[SUPPLIED RECORDS]

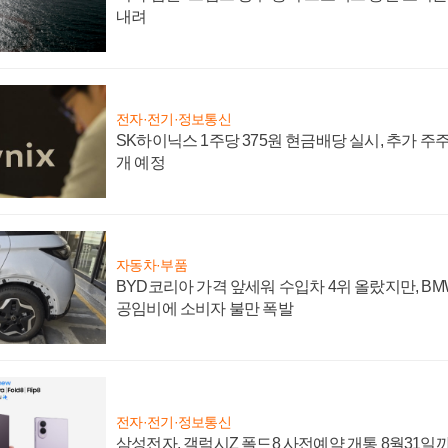
내려
전자·전기·정보통신
SK하이닉스 1주당 375원 현금배당 실시, 추가 주
개 예정
자동차·부품
BYD코리아 가격 앞세워 수입차 4위 올랐지만, B
공임비에 소비자 불만 폭발
전자·전기·정보통신
삼성전자, 갤럭시Z 폴드8 사전예약 개통 8월31일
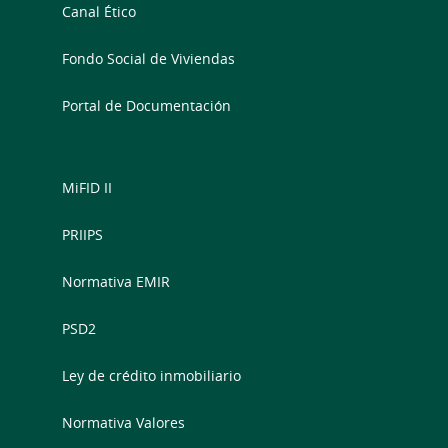
Canal Ético
Fondo Social de Viviendas
Portal de Documentación
MiFID II
PRIIPS
Normativa EMIR
PSD2
Ley de crédito inmobiliario
Normativa Valores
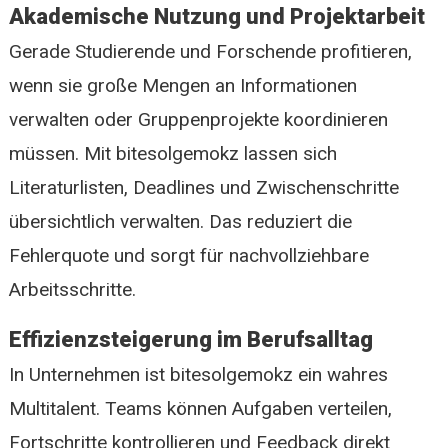
Akademische Nutzung und Projektarbeit
Gerade Studierende und Forschende profitieren,
wenn sie große Mengen an Informationen
verwalten oder Gruppenprojekte koordinieren
müssen. Mit bitesolgemokz lassen sich
Literaturlisten, Deadlines und Zwischenschritte
übersichtlich verwalten. Das reduziert die
Fehlerquote und sorgt für nachvollziehbare
Arbeitsschritte.
Effizienzsteigerung im Berufsalltag
In Unternehmen ist bitesolgemokz ein wahres
Multitalent. Teams können Aufgaben verteilen,
Fortschritte kontrollieren und Feedback direkt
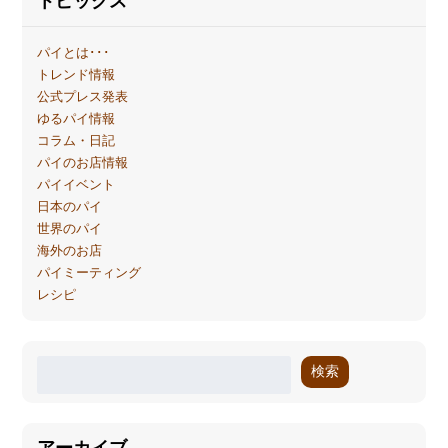
トピックス
パイとは･･･
トレンド情報
公式プレス発表
ゆるパイ情報
コラム・日記
パイのお店情報
パイイベント
日本のパイ
世界のパイ
海外のお店
パイミーティング
レシピ
検索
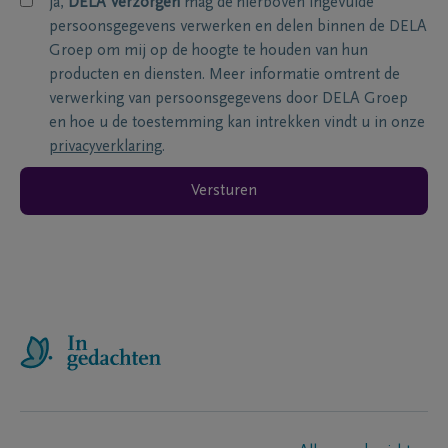
ja,
DELA Verzorgen
mag de hierboven ingevulde
persoonsgegevens verwerken en delen binnen de DELA
Groep om mij op de hoogte te houden van hun
producten en diensten. Meer informatie omtrent de
verwerking van persoonsgegevens door DELA Groep
en hoe u de toestemming kan intrekken vindt u in onze
privacyverklaring
.
Versturen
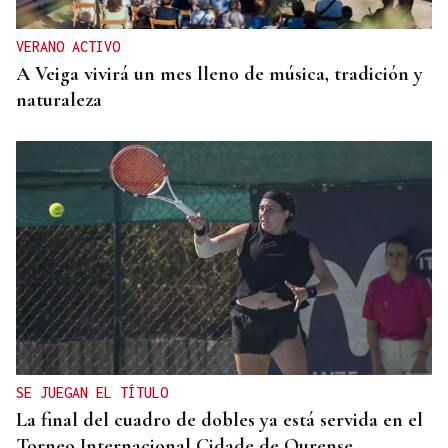
VERANO ACTIVO
A Veiga vivirá un mes lleno de música, tradición y
naturaleza
SE JUEGAN EL TÍTULO
La final del cuadro de dobles ya está servida en el
Torneo Internacional Cidade de Ourense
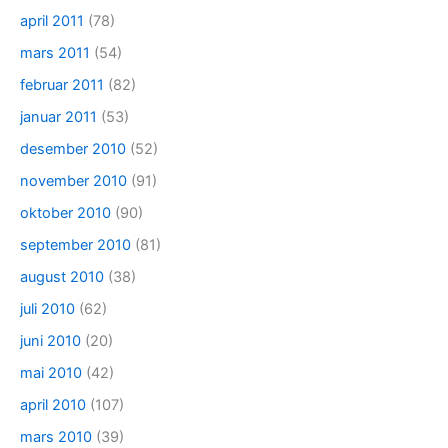
april 2011
(78)
mars 2011
(54)
februar 2011
(82)
januar 2011
(53)
desember 2010
(52)
november 2010
(91)
oktober 2010
(90)
september 2010
(81)
august 2010
(38)
juli 2010
(62)
juni 2010
(20)
mai 2010
(42)
april 2010
(107)
mars 2010
(39)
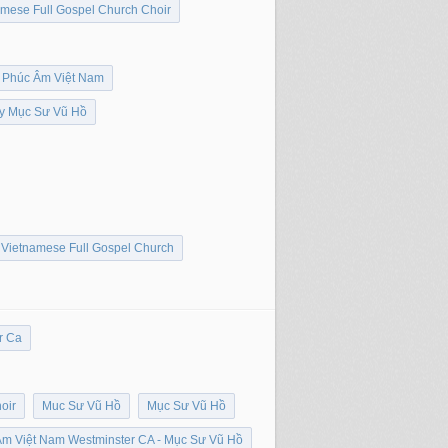
amese Full Gospel Church Choir
 Phúc Âm Việt Nam
by Mục Sư Vũ Hồ
Vietnamese Full Gospel Church
r Ca
oir
Muc Sư Vũ Hồ
Mục Sư Vũ Hồ
Âm Việt Nam Westminster CA - Mục Sư Vũ Hồ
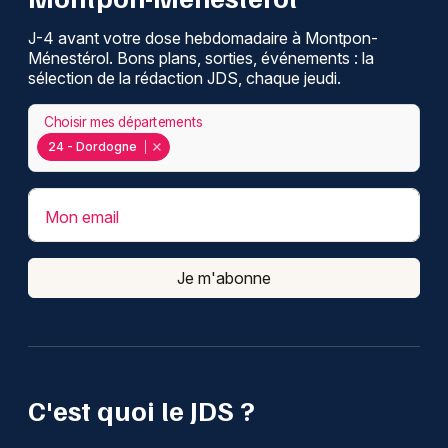
J-4 avant votre dose hebdomadaire à Montpon-
Ménestérol. Bons plans, sorties, événements : la
sélection de la rédaction JDS, chaque jeudi.
Choisir mes départements
24 - Dordogne
Mon email
Je m'abonne
C'est quoi le JDS ?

[/SUPPLIED RECORDS]

**YOUR OBJECTIVE:**
Locate the word "Church" in the records above, and return each line that has it.

**EXERCISE OUTPUT:**
amese Full Gospel Church Choir
Vietnamese Full Gospel Church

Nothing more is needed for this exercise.